Hacker News new | ask | show | jobs
by grug_htmx_dev 1021 days ago
Yes, async is effectively a much harder version of Rust, and it's regrettable how it's been shoved down the throats of everyone, while only 1% of projects using it really need it. Hover, async is also amazing in these 1% of cases when it's useful.

If you have a service that handles massive amounts of network calls at the core (think linkerd, nginx, etc.), or you want to have a massive amount of lightweight tasks in your game, or working on an embedded software where you want cooperative concurrency, async Rust is an amazing super-power.

Most system/application level things is not going to need async IO. Your REST app is going to be perfectly fine with a threadpool. Even when you do need async, you probably want to use it in a relatively small part of your software (network), while doing most of the things in threads, using channels to pass work around between async/blocking IO parts (aka hybrid model).

Rust community just mindlessly over-did using async literally everywhere, to the point where the blocking IO Rust (the actually better UX one) became a second class citizen in the ecosystem.

Especially visible with web frameworks where there is N well designed async web frameworks (Axum, Wrap, etc.) and if you want a blocking one you get:

  tiny_http, absolute bare bones but very well done
  rouille - more wholesome, on top of tiny_http, but APIs feel very meh comparing to e.g. Axum
  astra - very interesting but immature, and rather barebones
3 comments

The argument here is that Rust chose to implement coroutines the wrong way. It went the route of stackless coroutines that need async/await and colored functions. This creates all the friction the article laments over.

But it also praises Go for its implementation, which is also based on a coroutine of a different kind. Stackful coroutines, which do not have any of these problems.

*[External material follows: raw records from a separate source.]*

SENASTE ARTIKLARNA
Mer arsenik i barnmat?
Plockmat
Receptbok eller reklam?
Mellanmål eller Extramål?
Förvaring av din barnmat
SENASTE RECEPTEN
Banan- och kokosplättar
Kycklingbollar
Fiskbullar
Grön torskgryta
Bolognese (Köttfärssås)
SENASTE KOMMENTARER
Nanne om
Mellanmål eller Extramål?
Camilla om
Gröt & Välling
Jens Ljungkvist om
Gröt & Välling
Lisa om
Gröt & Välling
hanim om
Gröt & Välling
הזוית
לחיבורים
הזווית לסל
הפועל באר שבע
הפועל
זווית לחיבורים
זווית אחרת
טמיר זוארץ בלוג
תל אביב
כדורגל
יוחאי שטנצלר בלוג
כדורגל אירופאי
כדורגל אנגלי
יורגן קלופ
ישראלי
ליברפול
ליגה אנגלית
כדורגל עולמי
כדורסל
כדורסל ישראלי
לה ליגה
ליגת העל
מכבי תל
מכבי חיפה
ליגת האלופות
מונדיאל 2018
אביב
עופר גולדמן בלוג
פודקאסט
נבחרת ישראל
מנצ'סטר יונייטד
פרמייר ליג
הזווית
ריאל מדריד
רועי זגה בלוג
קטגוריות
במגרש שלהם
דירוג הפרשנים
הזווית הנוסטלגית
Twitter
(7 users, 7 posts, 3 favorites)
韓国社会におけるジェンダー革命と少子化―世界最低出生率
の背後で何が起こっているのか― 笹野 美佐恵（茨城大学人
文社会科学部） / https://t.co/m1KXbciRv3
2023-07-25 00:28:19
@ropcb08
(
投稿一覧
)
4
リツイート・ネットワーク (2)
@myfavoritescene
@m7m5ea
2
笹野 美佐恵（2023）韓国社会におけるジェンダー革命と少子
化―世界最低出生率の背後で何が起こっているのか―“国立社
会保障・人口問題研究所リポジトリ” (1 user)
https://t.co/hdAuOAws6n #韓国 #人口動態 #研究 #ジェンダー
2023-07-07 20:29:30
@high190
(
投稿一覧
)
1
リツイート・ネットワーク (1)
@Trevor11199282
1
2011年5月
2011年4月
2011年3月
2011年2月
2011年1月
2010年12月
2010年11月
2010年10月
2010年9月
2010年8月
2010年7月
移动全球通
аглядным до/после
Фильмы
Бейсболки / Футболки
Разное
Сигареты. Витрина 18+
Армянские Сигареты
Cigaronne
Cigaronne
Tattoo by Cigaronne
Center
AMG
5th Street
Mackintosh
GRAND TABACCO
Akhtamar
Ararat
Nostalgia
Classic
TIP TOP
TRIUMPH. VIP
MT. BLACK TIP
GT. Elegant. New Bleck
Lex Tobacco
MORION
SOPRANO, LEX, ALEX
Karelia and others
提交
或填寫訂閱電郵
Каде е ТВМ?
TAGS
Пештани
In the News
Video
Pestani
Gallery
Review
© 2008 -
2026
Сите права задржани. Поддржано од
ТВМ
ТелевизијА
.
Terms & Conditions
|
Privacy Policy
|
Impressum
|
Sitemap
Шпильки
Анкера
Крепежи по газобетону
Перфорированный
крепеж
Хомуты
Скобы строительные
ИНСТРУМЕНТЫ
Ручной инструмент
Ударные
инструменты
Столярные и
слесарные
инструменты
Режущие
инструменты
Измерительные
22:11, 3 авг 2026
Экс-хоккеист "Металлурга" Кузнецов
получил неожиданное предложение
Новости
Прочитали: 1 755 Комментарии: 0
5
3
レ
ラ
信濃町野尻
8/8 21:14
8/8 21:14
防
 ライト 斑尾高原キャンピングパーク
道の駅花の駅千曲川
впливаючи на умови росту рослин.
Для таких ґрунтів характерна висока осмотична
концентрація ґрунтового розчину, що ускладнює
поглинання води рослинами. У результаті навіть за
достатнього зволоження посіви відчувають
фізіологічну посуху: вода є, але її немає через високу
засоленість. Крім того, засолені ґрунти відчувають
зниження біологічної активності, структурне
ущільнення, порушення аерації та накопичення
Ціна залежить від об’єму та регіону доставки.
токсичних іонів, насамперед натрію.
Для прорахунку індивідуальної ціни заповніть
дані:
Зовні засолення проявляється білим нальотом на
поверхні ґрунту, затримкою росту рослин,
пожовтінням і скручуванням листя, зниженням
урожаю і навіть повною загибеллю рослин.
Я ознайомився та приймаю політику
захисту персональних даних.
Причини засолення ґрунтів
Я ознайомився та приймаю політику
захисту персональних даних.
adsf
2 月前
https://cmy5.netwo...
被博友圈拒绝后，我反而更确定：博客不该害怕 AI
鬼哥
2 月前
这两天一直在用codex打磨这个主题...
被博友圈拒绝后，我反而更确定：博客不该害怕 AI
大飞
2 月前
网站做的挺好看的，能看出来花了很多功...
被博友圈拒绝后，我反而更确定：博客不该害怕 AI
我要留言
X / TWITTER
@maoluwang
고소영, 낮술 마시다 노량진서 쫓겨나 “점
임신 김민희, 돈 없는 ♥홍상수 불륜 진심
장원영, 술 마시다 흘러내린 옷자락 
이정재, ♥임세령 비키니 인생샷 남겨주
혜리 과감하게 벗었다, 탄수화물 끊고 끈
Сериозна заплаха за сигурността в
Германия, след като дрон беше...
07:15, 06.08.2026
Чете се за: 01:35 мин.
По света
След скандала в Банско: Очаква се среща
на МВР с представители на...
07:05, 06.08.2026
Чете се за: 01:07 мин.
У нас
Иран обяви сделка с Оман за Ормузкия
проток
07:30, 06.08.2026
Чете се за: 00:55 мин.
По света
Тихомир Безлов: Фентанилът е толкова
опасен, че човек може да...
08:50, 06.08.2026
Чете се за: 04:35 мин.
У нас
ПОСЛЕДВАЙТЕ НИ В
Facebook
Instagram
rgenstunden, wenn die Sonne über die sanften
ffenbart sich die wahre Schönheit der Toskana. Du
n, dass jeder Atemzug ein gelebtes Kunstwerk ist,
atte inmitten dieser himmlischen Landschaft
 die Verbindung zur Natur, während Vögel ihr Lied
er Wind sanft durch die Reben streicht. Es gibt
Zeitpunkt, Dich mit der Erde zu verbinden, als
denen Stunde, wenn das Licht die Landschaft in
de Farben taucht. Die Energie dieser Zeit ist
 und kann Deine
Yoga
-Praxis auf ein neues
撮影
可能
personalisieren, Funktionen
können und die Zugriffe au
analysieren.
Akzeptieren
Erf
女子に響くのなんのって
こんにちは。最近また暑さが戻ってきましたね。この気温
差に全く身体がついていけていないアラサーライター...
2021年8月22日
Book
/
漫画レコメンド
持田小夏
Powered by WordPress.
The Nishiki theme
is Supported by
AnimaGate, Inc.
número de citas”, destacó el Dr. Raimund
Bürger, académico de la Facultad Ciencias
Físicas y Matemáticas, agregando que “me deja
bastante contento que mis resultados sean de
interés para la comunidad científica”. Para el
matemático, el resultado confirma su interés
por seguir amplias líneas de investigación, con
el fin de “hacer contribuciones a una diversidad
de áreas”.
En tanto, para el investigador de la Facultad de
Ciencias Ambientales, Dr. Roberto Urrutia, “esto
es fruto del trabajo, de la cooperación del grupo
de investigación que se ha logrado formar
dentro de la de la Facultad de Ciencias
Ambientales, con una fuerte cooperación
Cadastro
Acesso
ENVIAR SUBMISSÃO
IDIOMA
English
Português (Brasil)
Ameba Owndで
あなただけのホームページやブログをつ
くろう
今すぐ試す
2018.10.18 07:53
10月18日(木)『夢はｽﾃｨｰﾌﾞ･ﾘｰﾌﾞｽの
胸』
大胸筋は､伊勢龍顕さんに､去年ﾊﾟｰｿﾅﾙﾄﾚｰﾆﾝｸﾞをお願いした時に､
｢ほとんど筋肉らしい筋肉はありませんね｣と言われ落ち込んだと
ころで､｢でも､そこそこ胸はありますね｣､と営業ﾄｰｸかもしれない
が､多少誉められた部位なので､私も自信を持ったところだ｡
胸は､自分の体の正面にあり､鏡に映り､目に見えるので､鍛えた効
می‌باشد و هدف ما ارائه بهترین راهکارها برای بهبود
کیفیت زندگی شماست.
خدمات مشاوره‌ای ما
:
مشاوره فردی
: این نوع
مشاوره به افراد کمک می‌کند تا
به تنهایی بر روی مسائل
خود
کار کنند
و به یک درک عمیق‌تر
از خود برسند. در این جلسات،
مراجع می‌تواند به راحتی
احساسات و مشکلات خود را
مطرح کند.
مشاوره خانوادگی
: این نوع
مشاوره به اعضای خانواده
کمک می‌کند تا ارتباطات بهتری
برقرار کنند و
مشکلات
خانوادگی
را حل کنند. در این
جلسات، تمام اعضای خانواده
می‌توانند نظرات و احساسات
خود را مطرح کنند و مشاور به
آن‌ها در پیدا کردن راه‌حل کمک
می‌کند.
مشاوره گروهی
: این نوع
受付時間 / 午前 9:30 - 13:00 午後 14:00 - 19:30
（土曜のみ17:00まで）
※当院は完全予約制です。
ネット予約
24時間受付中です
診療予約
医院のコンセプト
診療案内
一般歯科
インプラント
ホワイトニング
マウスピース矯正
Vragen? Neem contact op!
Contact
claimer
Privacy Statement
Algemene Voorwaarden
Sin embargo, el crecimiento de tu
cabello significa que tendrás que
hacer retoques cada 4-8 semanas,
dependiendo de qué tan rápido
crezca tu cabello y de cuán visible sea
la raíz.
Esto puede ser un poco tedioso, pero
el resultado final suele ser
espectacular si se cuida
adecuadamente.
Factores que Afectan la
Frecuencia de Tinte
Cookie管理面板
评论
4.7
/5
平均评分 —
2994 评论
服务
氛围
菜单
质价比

Rust considered using those (and, at first, that was the project's direction). Ultimately, they went to the stackless operation model because stackfull coroutine requires a runtime that preempts coroutines (to do essentially what the kernel does with threads). This was deemed too expensive.

Most people forget, however, that almost no one is using runtime-free async Rust. Most people use Tokio, which is a runtime that does essentially everything the runtime they were trying to avoid building would have done.

So we are left in a situation where most people using async Rust have the worst of both worlds.

That being said, you can use async Rust without an async runtime (or rather, an extremely rudimentary one with extremely low overhead). People in the embedded world do. But they are few, and even they often are unconvinced by async Rust for their own reasons.

Rust chose to drop the green thread library so that it could have no runtime, supporting valuable use cases for Rust like embedding a Rust library into a C binary, which we cared about. Go is not really usable for this (technically it's possible, but it's ridiculous for exactly this reason). So those sorts of users are getting a lot of benefit from Rust not having a green threading runtime. As are any users who are not using async for whatever reason.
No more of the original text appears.